Stream showed, scent paled
In the spray of mountain-cold water.
The smell dogs followed
In the bush-thorns hung like a scarf,
The silver sharp creek
Cut; off yonder, fox feet
Went printing into the dark: there,
In the other wood,
The uncornered animal’s running
Is half floating off
Upon instinct. Sails spread, fox wings
Lift him alive over gullies,
Hair tips all over him lightly
Touched with the moon’s red silver,
Back-hearing around
The stream of his body the tongue of hounds,
Feather him.
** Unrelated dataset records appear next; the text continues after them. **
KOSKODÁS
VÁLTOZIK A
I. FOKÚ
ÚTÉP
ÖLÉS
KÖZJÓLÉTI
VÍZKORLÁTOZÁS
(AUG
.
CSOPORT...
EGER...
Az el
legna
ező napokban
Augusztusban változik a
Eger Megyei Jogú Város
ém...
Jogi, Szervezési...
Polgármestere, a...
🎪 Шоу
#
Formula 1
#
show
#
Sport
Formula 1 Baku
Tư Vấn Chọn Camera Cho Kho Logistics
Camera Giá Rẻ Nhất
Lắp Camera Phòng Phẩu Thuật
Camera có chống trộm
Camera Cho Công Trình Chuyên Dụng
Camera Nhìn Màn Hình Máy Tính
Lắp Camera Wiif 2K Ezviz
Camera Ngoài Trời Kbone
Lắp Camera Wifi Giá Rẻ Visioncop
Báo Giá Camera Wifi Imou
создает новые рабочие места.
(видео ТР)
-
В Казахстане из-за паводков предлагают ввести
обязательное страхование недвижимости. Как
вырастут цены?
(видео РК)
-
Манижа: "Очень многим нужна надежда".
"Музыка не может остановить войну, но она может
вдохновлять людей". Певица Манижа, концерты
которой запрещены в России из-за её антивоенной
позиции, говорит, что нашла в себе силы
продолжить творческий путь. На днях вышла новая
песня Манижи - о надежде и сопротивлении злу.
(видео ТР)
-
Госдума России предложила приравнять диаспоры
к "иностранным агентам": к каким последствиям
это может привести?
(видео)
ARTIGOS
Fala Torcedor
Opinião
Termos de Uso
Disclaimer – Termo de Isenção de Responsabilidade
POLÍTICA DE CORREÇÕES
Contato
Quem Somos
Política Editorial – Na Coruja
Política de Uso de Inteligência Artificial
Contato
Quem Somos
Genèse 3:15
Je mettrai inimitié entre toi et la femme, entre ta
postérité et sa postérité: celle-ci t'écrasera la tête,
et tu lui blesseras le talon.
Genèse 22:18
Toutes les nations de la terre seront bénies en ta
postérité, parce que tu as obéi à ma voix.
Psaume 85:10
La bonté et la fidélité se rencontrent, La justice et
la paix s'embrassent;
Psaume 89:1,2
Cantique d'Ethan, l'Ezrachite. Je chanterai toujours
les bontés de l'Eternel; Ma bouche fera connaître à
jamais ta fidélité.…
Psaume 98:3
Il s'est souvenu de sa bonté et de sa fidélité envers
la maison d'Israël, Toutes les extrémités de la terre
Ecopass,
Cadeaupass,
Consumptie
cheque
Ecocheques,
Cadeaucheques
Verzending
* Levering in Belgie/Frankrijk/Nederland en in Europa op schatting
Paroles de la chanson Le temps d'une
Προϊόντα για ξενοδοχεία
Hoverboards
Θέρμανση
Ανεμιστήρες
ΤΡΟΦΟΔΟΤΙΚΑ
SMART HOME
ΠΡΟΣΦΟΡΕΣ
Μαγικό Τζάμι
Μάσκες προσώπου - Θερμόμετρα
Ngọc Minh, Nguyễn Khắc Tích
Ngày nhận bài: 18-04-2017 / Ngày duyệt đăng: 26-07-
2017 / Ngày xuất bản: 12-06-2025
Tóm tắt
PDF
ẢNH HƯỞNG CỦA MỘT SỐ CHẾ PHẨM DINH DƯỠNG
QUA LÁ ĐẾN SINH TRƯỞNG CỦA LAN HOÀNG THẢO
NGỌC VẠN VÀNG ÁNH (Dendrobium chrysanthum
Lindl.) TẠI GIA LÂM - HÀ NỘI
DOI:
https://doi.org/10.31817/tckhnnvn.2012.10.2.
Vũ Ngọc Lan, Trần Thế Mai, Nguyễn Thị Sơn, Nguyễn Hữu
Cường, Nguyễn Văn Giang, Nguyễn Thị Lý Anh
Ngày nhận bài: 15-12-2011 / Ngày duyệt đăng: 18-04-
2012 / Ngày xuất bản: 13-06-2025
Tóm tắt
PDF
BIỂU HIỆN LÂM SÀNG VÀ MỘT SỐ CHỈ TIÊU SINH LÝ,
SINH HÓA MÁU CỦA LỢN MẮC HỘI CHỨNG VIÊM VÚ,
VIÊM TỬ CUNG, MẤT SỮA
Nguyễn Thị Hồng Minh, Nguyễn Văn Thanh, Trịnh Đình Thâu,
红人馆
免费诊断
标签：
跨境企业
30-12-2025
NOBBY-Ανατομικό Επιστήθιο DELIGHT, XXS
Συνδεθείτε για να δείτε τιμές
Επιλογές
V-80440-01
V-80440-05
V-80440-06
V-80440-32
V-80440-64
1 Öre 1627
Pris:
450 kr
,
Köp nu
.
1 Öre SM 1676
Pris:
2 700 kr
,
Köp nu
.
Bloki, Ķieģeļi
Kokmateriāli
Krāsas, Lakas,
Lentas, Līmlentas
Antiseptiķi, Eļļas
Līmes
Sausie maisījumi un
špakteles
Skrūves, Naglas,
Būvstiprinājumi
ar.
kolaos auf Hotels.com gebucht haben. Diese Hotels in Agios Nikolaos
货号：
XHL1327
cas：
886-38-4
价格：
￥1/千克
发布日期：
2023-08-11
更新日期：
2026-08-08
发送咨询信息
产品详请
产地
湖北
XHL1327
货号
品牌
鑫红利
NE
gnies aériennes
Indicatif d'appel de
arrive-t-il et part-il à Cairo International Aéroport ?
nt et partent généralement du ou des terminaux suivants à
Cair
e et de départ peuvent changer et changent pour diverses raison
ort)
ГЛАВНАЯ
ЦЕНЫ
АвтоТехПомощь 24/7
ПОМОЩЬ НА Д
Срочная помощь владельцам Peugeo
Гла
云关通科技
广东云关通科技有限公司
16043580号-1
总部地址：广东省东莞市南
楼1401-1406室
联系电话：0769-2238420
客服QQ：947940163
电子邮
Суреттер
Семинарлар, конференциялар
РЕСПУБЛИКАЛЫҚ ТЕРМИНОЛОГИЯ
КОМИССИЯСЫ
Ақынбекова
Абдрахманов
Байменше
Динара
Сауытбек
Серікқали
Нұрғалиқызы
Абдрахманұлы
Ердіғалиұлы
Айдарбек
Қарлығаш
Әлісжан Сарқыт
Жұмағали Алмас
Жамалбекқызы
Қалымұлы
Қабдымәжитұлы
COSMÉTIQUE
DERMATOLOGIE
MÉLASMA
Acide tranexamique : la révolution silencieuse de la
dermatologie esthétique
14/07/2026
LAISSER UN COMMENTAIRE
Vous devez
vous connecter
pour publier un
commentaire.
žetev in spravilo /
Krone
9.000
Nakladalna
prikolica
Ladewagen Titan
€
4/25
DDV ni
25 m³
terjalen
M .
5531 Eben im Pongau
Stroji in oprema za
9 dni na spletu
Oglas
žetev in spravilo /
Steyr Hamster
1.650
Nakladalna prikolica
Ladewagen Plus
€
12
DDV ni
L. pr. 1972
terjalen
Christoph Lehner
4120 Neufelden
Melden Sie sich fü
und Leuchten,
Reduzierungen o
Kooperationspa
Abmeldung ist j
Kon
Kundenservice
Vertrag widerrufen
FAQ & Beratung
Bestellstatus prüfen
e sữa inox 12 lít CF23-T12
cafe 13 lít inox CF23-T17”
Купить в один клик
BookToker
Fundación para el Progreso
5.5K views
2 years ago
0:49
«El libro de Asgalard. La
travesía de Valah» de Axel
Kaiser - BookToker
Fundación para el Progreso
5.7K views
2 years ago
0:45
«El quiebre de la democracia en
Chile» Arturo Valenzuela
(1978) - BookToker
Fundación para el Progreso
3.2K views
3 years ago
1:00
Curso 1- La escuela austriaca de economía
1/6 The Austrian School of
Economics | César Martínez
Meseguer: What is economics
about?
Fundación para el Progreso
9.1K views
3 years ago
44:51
In his own animal sun
Made of human moonlight,
He flies like a bolt running home,
Whose passage kills the current in the river,
Whose track through the cornfield shakes
The symmetry from the rows.
Once shot, he dives through a bush
And disappears into air.
That is the bush in my hand
Went deeply through as I followed.
Like a wild hammer blazed my right thumb
On the flashlight and moonlight
And dried to one drop
Of fox blood I nail-polished in,
That lopsided animal sun
Over the nearly buried
Or rising human half-moon,
My glassed skin half mooning wrongly.
Between them, the logging road, the stopped
Stream, the disappearance into
The one bush’s common, foreseen
Superhuman door:
All this where I nailed it,
With my wife’s nailbrush, on my finger,
To keep, not under, but over
My thumb, a hammering day-and-night sign
Of that country.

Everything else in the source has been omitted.